- What you need to do:
Would you please output, word for word, the span of the listing below that opens on the line containing "Mark Costello" and closes on the line containing "money strat"? Include both ends and nothing more.

- Working data:

☆ ☆ ☆

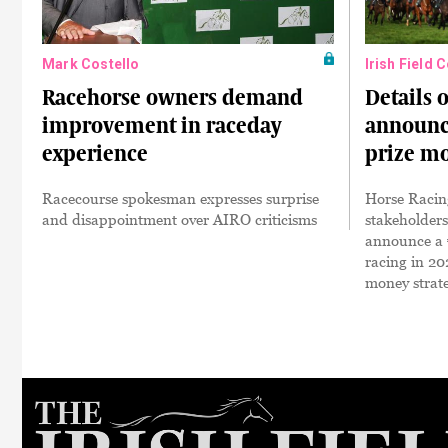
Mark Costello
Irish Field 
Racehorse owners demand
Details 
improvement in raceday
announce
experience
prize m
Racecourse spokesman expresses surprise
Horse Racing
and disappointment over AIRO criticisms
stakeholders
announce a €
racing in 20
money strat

☆ ☆ ☆

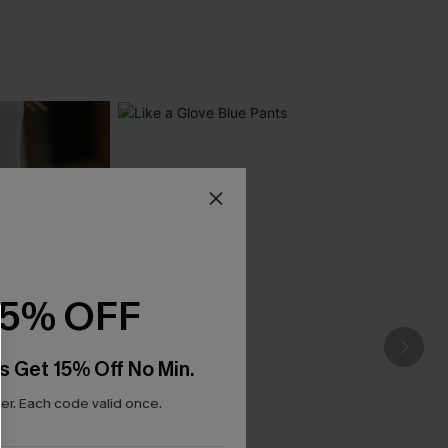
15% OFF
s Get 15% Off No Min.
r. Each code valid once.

☆ ☆ ☆

- Expected answer:
Mark Costello
Irish Field 
Racehorse owners demand
Details 
improvement in raceday
announce
experience
prize m
Racecourse spokesman expresses surprise
Horse Racing
and disappointment over AIRO criticisms
stakeholders
announce a €
racing in 20
money strat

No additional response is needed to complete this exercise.